The poem was read in the event in Arabic by Khalid Ibrahim, Executive Director of the Gulf Centre for Human Rights. You can watch a video clip of this reading (with English surtitles) here. .
And here is the English translation of this poem:
First day: with my hand, I dug a small hole put in the vase hole I filled the bowl with water. in front of the bowl, the earth was paved, and on its flanks, protruding stones are planted, behind the paved ground, dune pile behind the dunes, I hid my secret. Second day: from my secret, made little clouds, and scattered over stones, water and steppes. behind the clouds, I stuck little stars and a lonely moon. I blew into the scene tenderly, I had a slight jerk in it the murmur was fixed in the forehead. Third day: between the jutting stones and the water, cracked some grooves, and one of them, It brought 2 canals to the steppes and dunes. and without careful care, I dug scattered spots in the place, About jutting stones and spots, scattered wildflowers and algae, then I planted reeds around it, I repeated it, I let the dunes absorb the puff. Fourth day: near the water, I built a hut out of sticks, for the hut, window on each side, a tongue on the water. inside, I put a sofa for two and a single stove, waterproof, made a sailboat, the boat is tightened in the tongue. Fifth day: I fixed a bug in a cloud and a bug in a channel, I trimmed the edges of the sticks, and arranged some tables, among the reeds, I sent down two lovers and enveloped the scene with transparent darkness, above the lovers rained clouds, and across the steppe, valleys ran from jutting mountains the streams were filled with water, reed sticks, green the wildfire of herbs rattled, and algae sprouted on the ponds. the murmur took off, she gave birth to a wind that tickles the sail hanging at the tongue. Sixth day: the two lovers went to the hut, sitting on the sofa by the sea lit the stove, and kisses. What is missing then for the world to level and shine? The poet notes that there must be a sun, the sun of freedom, in order for the whole scene to be manifested, and therefore on the seventh day he adds a sun to the scene. Seventh day: the sun stayed, I will add it, until the lovers are concluded, from the kiss.
5. Please take action for Ahmed Mansoor
I want to close this blog post in the same way as always.
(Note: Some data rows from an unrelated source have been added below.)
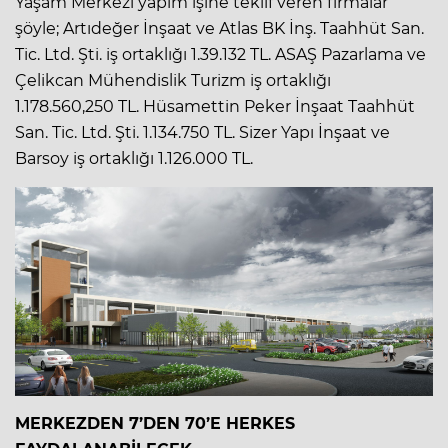
Yaşam Merkezi yapım işine teklif veren firmalar
şöyle; Artıdeğer İnşaat ve Atlas BK İnş. Taahhüt San.
Tic. Ltd. Şti. iş ortaklığı 1.39.132 TL. ASAŞ Pazarlama ve
Çelikcan Mühendislik Turizm iş ortaklığı
1.178.560,250 TL. Hüsamettin Peker İnşaat Taahhüt
San. Tic. Ltd. Şti. 1.134.750 TL. Sizer Yapı İnşaat ve
Barsoy iş ortaklığı 1.126.000 TL.
MERKEZDEN 7’DEN 70’E HERKES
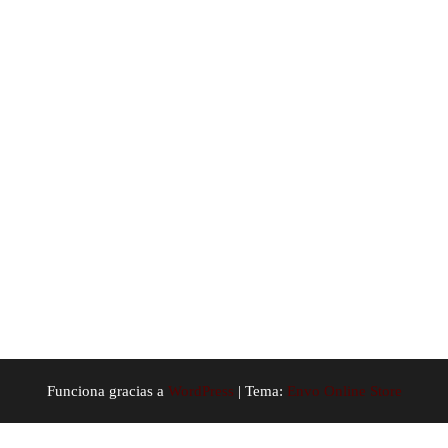
Funciona gracias a
WordPress
|
Tema:
Envo Online Store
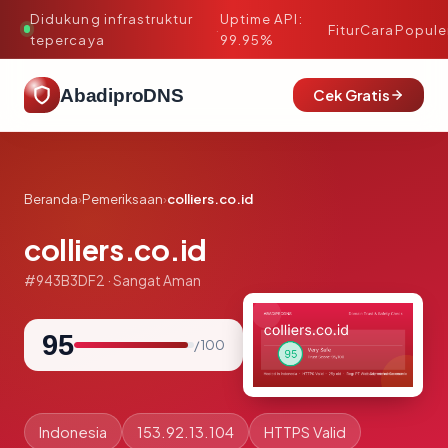
Didukung infrastruktur
Uptime API:
·
Fitur
Cara
Popule
tepercaya
99.95%
AbadiproDNS
Cek Gratis
Beranda
›
Pemeriksaan
›
colliers.co.id
colliers.co.id
#943B3DF2 · Sangat Aman
95
/ 100
Indonesia
153.92.13.104
HTTPS Valid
Please do not forget Ahmed Mansoor, but speak our for him and campaign for him.
It was wonderful to see during the day many people who tweeted their #BirthdayWishes4Ahmed. There were also protests and actions for him in Brussels, Geneva and in London.
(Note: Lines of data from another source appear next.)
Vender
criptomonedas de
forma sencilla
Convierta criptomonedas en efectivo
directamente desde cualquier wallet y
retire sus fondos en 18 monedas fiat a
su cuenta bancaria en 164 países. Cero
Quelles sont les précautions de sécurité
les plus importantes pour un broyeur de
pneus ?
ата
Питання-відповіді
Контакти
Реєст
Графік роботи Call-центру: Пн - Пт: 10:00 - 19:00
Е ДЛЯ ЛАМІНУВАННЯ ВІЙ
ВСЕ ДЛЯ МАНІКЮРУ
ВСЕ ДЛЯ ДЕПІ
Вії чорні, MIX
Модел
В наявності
Please continue to support Ahmed Mansoor also when his birthday is over. Please use the hashtag #FreeAhmed and tag Sheikh Mohammed bin Rashid Al Maktoum @HHShkMohd, the Vice President and Prime Minister of the United Arab Emirates, Dr. Anwar Mohammed Gargash @AnwarGargash, Minister of State for Foreign Affairs and and Sheikh Mohammed bin Zayed bin Sultan Al-Nahyan @MohamedBinZayed, Crown Prince of Abu Dhabi. Urge them to release Ahmed Mansoor immediately and unconditionally.
Please sign and share the petition for Ahmed Mansoor and other human rights defenders in UAE which was launched in the context of the Alternative Human Rights Expo and which I have mentioned above.
Let us hope that this birthday will be the last birthday Ahmed Mansoor has to spend in prison and that he will soon be released and re-united with his family and his friends.